La frequenza delle ricerche su Google per la parola empatia è più che raddoppiata negli ultimi dieci anni. A puntellare la straordinaria ascesa i bestseller — dal più datato al più recente — di Daniel Goleman, L’Intelligenza emotiva, del 1995, e di Jeremy Rifkin, La civiltà empatica, del 2010. «Perché un quoziente intellettivo altissimo non mette al riparo da grandi fallimenti?», si chiedeva il primo. «Perché a governare settori decisivi della nostra vita non provvede l’intelligenza astratta dei soliti test, ma una complessa miscela fatta di autocontrollo, perseveranza, empatia, attenzione agli altri» è la risposta. Se, come scrive Hans Magnus Enzensberger, il Novecento è stato il secolo del trionfo del quoziente intellettivo e dell’ossessione di misurare l’intelligenza con rigore scientifico, oggi il QI è messo in ombra dall’EQ, Emotional Intelligence Quotient. Dopo l’onda del riflusso che ha seguito i movimenti giovanili degli Anni Sessanta e Settanta, spingendo ad un generale ripiegamento nella sfera privata, «con una di quelle svolte di cui non è facile rintracciare la radice, il motore delle emozioni collettive ha ripreso a girare — scrive il filosofo Roberto Esposito —. È bastato che una scintilla scoccasse in una metropoli perché lo stesso fuoco si accendesse in quella vicina» e poi in un’altra ancora, in una corrente inarrestabile di emotività collettiva.
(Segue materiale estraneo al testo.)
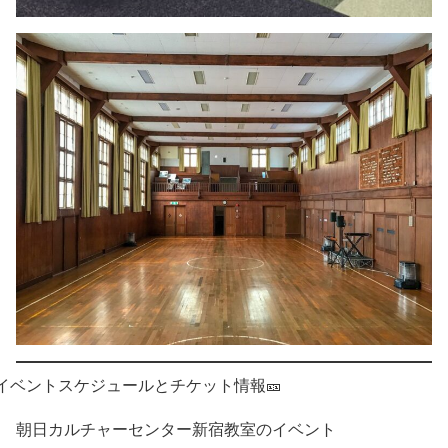
イベントスケジュールとチケット情報🎫
朝日カルチャーセンター新宿教室のイベント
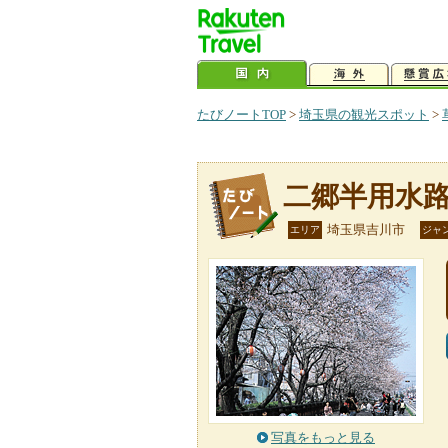
たびノートTOP
>
埼玉県の観光スポット
>
二郷半用水
埼玉県吉川市
エリア
ジャ
写真をもっと見る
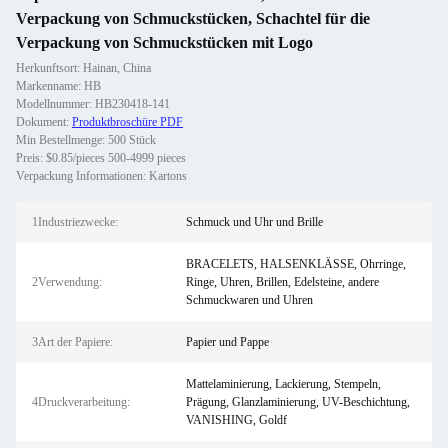
Verpackung von Schmuckstücken, Schachtel für die
Verpackung von Schmuckstücken mit Logo
Herkunftsort: Hainan, China
Markenname: HB
Modellnummer: HB230418-141
Dokument:
Produktbroschüre PDF
Min Bestellmenge: 500 Stück
Preis: $0.85/pieces 500-4999 pieces
Verpackung Informationen: Kartons
1Industriezwecke:
Schmuck und Uhr und Brille
BRACELETS, HALSENKLÄSSE, Ohrringe,
2Verwendung:
Ringe, Uhren, Brillen, Edelsteine, andere
Schmuckwaren und Uhren
3Art der Papiere:
Papier und Pappe
Mattelaminierung, Lackierung, Stempeln,
4Druckverarbeitung:
Prägung, Glanzlaminierung, UV-Beschichtung,
VANISHING, Goldf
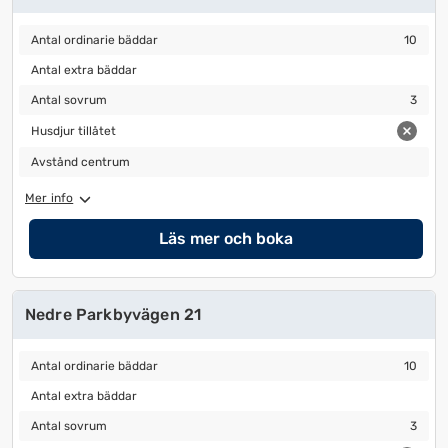
Antal ordinarie bäddar
10
Antal ordinarie bäddar
10
Antal extra bäddar
Antal extra bäddar
Antal sovrum
3
Antal sovrum
3
Husdjur tillåtet
Husdjur tillåtet
Avstånd centrum
Avstånd centrum
Mer info
Läs mer och boka
Nedre Parkbyvägen 21
Antal ordinarie bäddar
10
Antal ordinarie bäddar
10
Antal extra bäddar
Antal extra bäddar
Antal sovrum
3
Antal sovrum
3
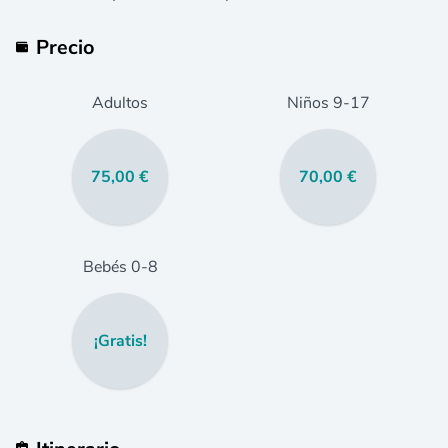
Precio
Adultos
Niños
9
-17
75,00 €
70,00 €
Bebés
0
-8
¡Gratis!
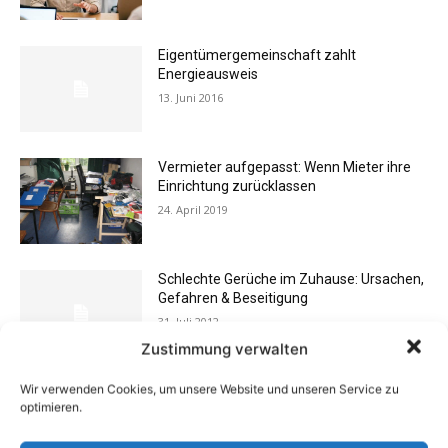
Eigentümergemeinschaft zahlt
Energieausweis
13. Juni 2016
Vermieter aufgepasst: Wenn Mieter ihre
Einrichtung zurücklassen
24. April 2019
Schlechte Gerüche im Zuhause: Ursachen,
Gefahren & Beseitigung
31. Juli 2012
Zustimmung verwalten
Wir verwenden Cookies, um unsere Website und unseren Service zu
Buchtipp: «Oliven»
optimieren.
13. Januar 2021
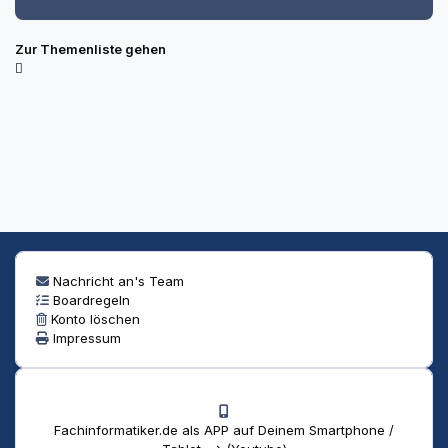
Zur Themenliste gehen
Nachricht an's Team
Boardregeln
Konto löschen
Impressum
Fachinformatiker.de als APP auf Deinem Smartphone /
I Millennials — i nati fra gli Anni Ottanta e i primi Anni Duemila — castigati dalla crisi economica, sono stati costretti a ripensare le categorie del successo, sempre meno legato al possesso e sempre più in tensione verso qualcosa d’altro, di nuovo. La sfida è inventare modelli di relazione, lavori che possano fare la differenza nella propria vita e in quella degli altri. L’economia sociale e solidale è la sola che non sta conoscendo la crisi. «C’è stato un tempo in cui prendersi cura del prossimo era da sfigati: in cui lo stile di un giovane occidentale domandava il più gelido e ironico distacco. Ma forse questo tempo è finito. L’ethos dei trentenni di oggi è fatto di empatia e — per dirla con papa Francesco — di nessuna paura verso la tenerezza: un umore collettivo chiamato New Sincerity», ha scritto Giorgio Fontana su La Lettura.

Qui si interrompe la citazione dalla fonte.